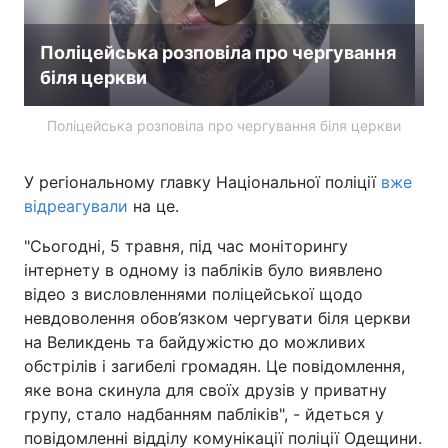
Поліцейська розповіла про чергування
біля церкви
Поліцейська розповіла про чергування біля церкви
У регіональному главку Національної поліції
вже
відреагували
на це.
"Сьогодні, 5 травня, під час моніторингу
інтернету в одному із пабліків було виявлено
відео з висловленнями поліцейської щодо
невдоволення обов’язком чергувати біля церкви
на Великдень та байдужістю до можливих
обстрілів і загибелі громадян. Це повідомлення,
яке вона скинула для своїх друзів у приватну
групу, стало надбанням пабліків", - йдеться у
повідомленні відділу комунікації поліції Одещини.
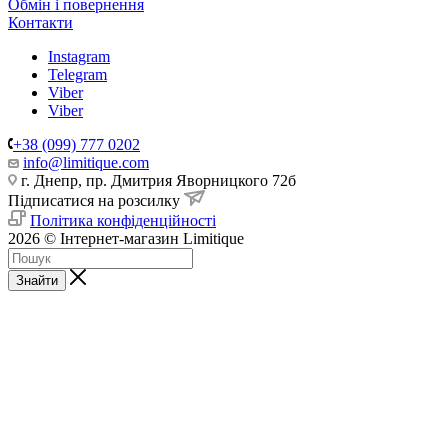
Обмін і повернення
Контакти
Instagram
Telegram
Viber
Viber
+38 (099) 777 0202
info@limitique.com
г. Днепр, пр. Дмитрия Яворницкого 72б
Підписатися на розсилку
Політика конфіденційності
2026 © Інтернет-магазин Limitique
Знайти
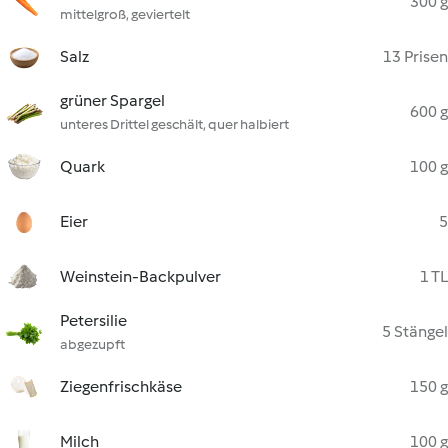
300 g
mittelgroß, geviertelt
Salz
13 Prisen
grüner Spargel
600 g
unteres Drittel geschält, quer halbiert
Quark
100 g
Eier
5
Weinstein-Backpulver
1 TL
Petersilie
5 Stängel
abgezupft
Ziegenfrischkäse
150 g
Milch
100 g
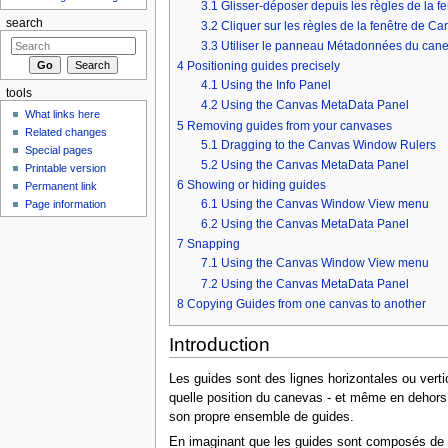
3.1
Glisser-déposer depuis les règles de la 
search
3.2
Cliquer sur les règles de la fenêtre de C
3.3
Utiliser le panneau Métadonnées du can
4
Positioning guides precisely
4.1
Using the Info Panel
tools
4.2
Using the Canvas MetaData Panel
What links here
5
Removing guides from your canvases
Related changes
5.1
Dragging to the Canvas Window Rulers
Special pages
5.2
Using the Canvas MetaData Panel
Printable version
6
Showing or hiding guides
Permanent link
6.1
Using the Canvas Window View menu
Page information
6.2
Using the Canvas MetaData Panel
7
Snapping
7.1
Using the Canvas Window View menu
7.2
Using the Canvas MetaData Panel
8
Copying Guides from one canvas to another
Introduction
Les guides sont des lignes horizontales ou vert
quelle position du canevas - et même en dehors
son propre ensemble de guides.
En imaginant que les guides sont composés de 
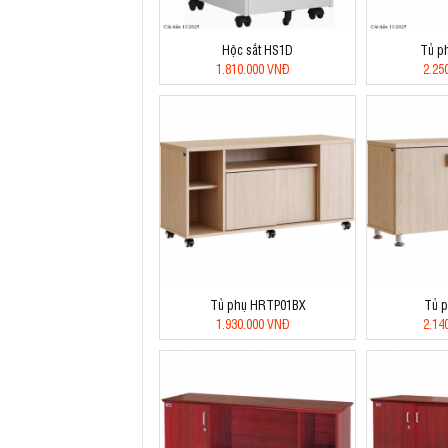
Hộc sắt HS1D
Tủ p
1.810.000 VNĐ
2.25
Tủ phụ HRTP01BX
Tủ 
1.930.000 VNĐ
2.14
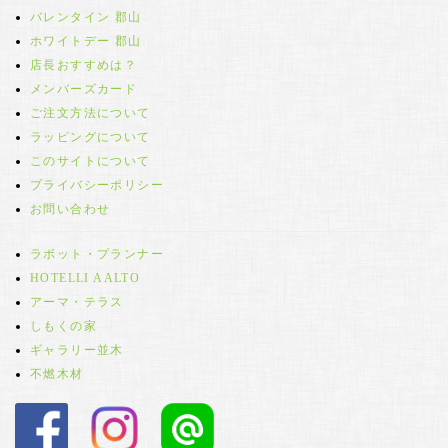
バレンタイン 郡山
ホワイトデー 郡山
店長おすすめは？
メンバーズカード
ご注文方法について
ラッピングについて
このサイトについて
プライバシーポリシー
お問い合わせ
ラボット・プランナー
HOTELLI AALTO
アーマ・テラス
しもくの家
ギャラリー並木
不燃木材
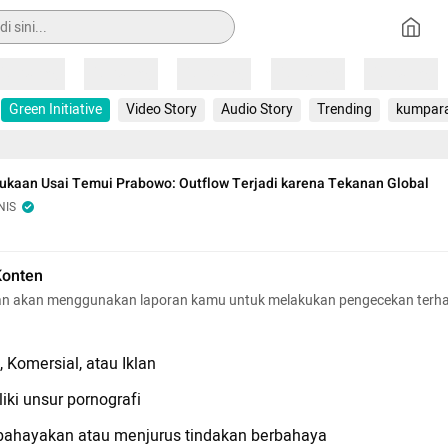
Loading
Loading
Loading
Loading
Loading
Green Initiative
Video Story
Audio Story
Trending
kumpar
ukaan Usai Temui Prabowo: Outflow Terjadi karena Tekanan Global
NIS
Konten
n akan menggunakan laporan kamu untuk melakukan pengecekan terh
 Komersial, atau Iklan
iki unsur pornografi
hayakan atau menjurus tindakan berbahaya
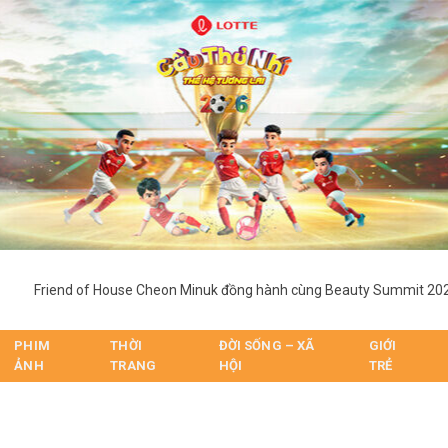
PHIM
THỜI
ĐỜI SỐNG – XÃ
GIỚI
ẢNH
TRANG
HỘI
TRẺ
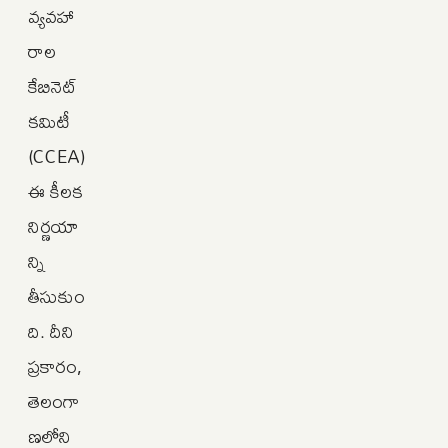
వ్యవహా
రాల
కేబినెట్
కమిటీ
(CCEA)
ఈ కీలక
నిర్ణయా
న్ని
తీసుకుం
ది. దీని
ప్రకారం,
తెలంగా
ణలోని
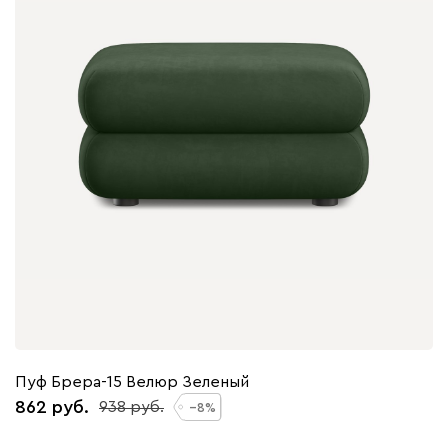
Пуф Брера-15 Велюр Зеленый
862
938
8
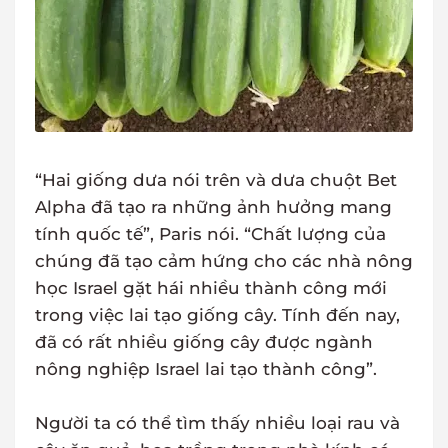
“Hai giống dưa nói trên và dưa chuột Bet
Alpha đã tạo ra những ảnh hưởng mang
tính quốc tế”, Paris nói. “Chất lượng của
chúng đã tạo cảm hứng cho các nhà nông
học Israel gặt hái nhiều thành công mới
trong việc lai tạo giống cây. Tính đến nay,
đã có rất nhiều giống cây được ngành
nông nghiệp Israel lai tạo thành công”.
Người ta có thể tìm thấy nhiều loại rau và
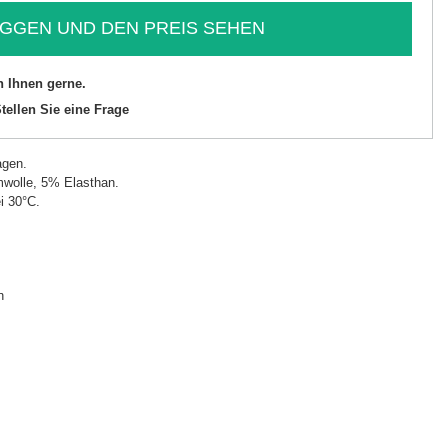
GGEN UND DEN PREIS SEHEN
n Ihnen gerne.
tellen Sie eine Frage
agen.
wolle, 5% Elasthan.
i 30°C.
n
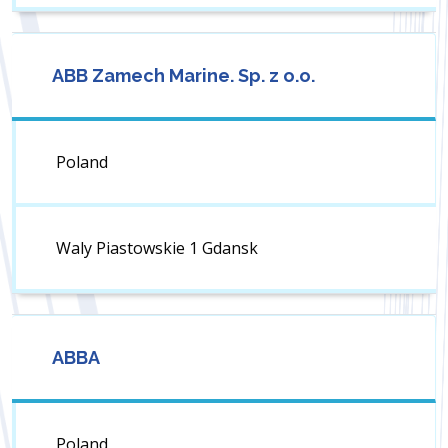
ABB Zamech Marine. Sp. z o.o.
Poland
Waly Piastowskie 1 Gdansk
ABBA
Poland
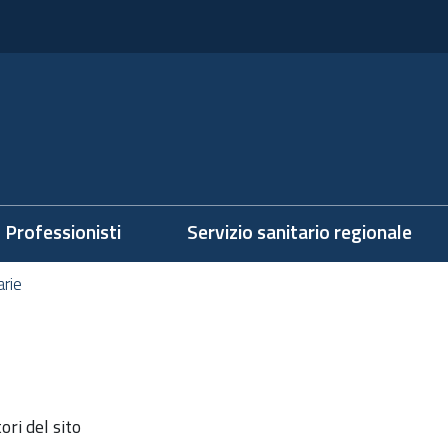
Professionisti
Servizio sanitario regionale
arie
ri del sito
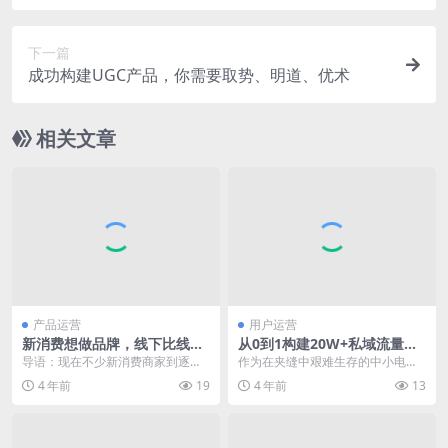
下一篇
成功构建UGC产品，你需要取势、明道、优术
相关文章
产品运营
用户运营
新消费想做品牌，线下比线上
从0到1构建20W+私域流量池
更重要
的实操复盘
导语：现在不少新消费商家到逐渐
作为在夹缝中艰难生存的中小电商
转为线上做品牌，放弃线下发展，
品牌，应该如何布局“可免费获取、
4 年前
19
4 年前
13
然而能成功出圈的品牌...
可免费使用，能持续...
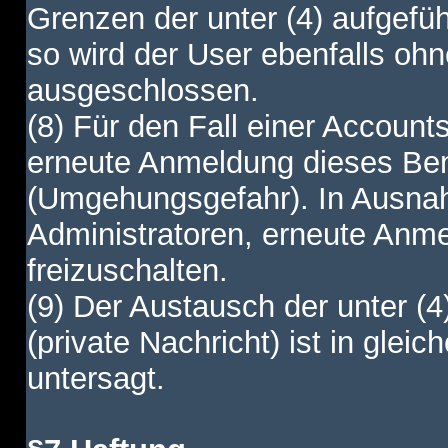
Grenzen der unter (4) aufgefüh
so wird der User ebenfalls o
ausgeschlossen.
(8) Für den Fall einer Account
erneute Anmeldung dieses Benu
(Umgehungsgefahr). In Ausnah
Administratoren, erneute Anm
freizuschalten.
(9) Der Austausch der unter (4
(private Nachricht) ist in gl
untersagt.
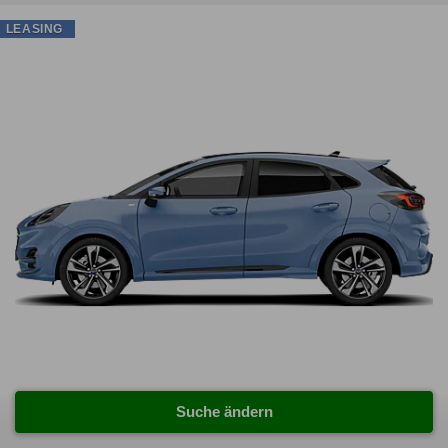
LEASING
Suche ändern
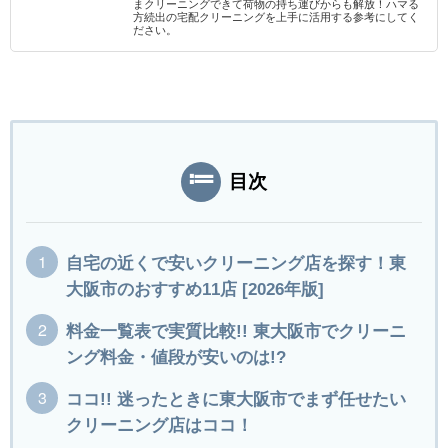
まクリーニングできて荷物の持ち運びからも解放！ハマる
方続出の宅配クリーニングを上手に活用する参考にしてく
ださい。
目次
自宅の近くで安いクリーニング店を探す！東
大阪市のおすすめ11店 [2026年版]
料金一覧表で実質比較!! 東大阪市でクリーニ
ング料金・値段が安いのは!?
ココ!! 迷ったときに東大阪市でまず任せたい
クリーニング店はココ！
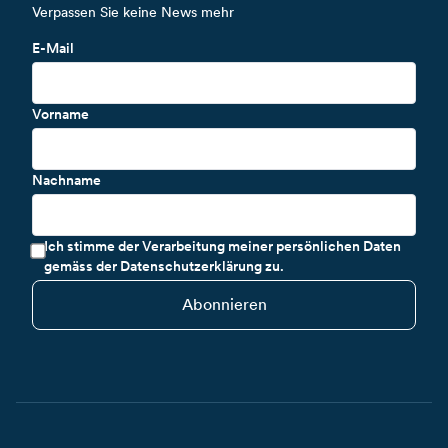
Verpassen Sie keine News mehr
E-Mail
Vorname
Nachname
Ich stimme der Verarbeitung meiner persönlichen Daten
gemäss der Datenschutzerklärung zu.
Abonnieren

........

▸ Exercise aim: In your answer, repeat the material above in full, exactly, and without its pictures.

▸ Task solution:
Поліцейська розповіла про чергування
біля церкви
Поліцейська розповіла про чергування біля церкви
У регіональному главку Національної поліції
вже
відреагували
на це.
"Сьогодні, 5 травня, під час моніторингу
інтернету в одному із пабліків було виявлено
відео з висловленнями поліцейської щодо
невдоволення обов’язком чергувати біля церкви
на Великдень та байдужістю до можливих
обстрілів і загибелі громадян. Це повідомлення,
яке вона скинула для своїх друзів у приватну
групу, стало надбанням пабліків", - йдеться у
повідомленні відділу комунікації поліції Одещини.
Обмін і повернення
Контакти
Instagram
Telegram
Viber
Viber
+38 (099) 777 0202
info@limitique.com
г. Днепр, пр. Дмитрия Яворницкого 72б
Підписатися на розсилку
Політика конфіденційності
2026 © Інтернет-магазин Limitique
Знайти
300 g
mittelgroß, geviertelt
Salz
13 Prisen
grüner Spargel
600 g
unteres Drittel geschält, quer halbiert
Quark
100 g
Eier
5
Weinstein-Backpulver
1 TL
Petersilie
5 Stängel
abgezupft
Ziegenfrischkäse
150 g
Milch
100 g
3.1
Glisser-déposer depuis les règles de la 
search
3.2
Cliquer sur les règles de la fenêtre de C
3.3
Utiliser le panneau Métadonnées du can
4
Positioning guides precisely
4.1
Using the Info Panel
tools
4.2
Using the Canvas MetaData Panel
What links here
5
Removing guides from your canvases
Related changes
5.1
Dragging to the Canvas Window Rulers
Special pages
5.2
Using the Canvas MetaData Panel
Printable version
6
Showing or hiding guides
Permanent link
6.1
Using the Canvas Window View menu
Page information
6.2
Using the Canvas MetaData Panel
7
Snapping
7.1
Using the Canvas Window View menu
7.2
Using the Canvas MetaData Panel
8
Copying Guides from one canvas to another
Introduction
Les guides sont des lignes horizontales ou vert
quelle position du canevas - et même en dehors
son propre ensemble de guides.
En imaginant que les guides sont composés de 
Hộc sắt HS1D
Tủ p
1.810.000 VNĐ
2.25
Tủ phụ HRTP01BX
Tủ 
1.930.000 VNĐ
2.14
バレンタイン 郡山
ホワイトデー 郡山
店長おすすめは？
メンバーズカード
ご注文方法について
ラッピングについて
このサイトについて
プライバシーポリシー
お問い合わせ
ラボット・プランナー
HOTELLI AALTO
アーマ・テラス
しもくの家
ギャラリー並木
不燃木材
Loading
Loading
Loading
Loading
Loading
Green Initiative
Video Story
Audio Story
Trending
kumpar
ukaan Usai Temui Prabowo: Outflow Terjadi karena Tekanan Global
NIS
Konten
n akan menggunakan laporan kamu untuk melakukan pengecekan terh
 Komersial, atau Iklan
iki unsur pornografi
hayakan atau menjurus tindakan berbahaya
PHIM
THỜI
ĐỜI SỐNG – XÃ
GIỚI
ẢNH
TRANG
HỘI
TRẺ
వ్యవహా
రాల
కేబినెట్
కమిటీ
(CCEA)
ఈ కీలక
నిర్ణయా
న్ని
తీసుకుం
ది. దీని
ప్రకారం,
తెలంగా
ణలోని
Пуф Брера-15 Велюр Зеленый
862
938
8
“Hai giống dưa nói trên và dưa chuột Bet
Alpha đã tạo ra những ảnh hưởng mang
tính quốc tế”, Paris nói. “Chất lượng của
chúng đã tạo cảm hứng cho các nhà nông
học Israel gặt hái nhiều thành công mới
trong việc lai tạo giống cây. Tính đến nay,
đã có rất nhiều giống cây được ngành
nông nghiệp Israel lai tạo thành công”.
Người ta có thể tìm thấy nhiều loại rau và
GGEN UND DEN PREIS SEHEN
n Ihnen gerne.
tellen Sie eine Frage
agen.
wolle, 5% Elasthan.
i 30°C.
n
ABB Zamech Marine. Sp. z o.o.
Poland
Waly Piastowskie 1 Gdansk
ABBA
Poland
Professionisti
Servizio sanitario regionale
arie
ri del sito
下一篇
成功构建UGC产品，你需要取势、明道、优术
相关文章
产品运营
用户运营
新消费想做品牌，线下比线上
从0到1构建20W+私域流量池
更重要
的实操复盘
导语：现在不少新消费商家到逐渐
作为在夹缝中艰难生存的中小电商
转为线上做品牌，放弃线下发展，
品牌，应该如何布局“可免费获取、
4 年前
19
4 年前
13
然而能成功出圈的品牌...
可免费使用，能持续...
Grenzen der unter (4) aufgefüh
so wird der User ebenfalls o
ausgeschlossen.
(8) Für den Fall einer Account
erneute Anmeldung dieses Benu
(Umgehungsgefahr). In Ausnah
Administratoren, erneute Anm
freizuschalten.
(9) Der Austausch der unter (4
(private Nachricht) ist in gl
untersagt.
LEASING
Suche ändern
まクリーニングできて荷物の持ち運びからも解放！ハマる
方続出の宅配クリーニングを上手に活用する参考にしてく
ださい。
目次
自宅の近くで安いクリーニング店を探す！東
大阪市のおすすめ11店 [2026年版]
料金一覧表で実質比較!! 東大阪市でクリーニ
ング料金・値段が安いのは!?
ココ!! 迷ったときに東大阪市でまず任せたい
クリーニング店はココ！
Verpassen Sie keine News mehr
E-Mail
Vorname
Nachname
Ich stimme der Verarbeitung meiner persönlichen Daten
gemäss der Datenschutzerklärung zu.
Abonnieren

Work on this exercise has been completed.